**Source information:**

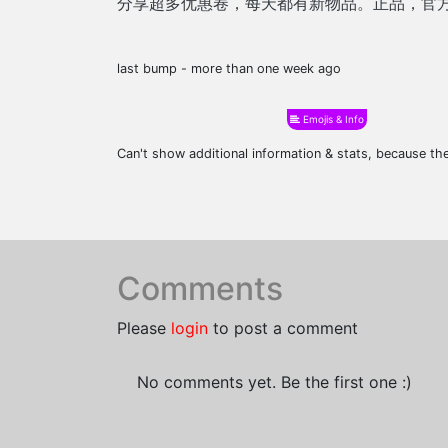
分享超多优惠卷，每天都有新物品。正品，官
last bump - more than one week ago
Emojis & Info
Can't show additional information & stats, because t
Comments
Please
login
to post a comment
No comments yet. Be the first one :)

**Work request:** Set every entry down again word for word, but not the pictures.

**Task answer:**
分享超多优惠卷，每天都有新物品。正品，官
last bump - more than one week ago
Emojis & Info
Can't show additional information & stats, because t
Comments
Please
login
to post a comment
No comments yet. Be the first one :)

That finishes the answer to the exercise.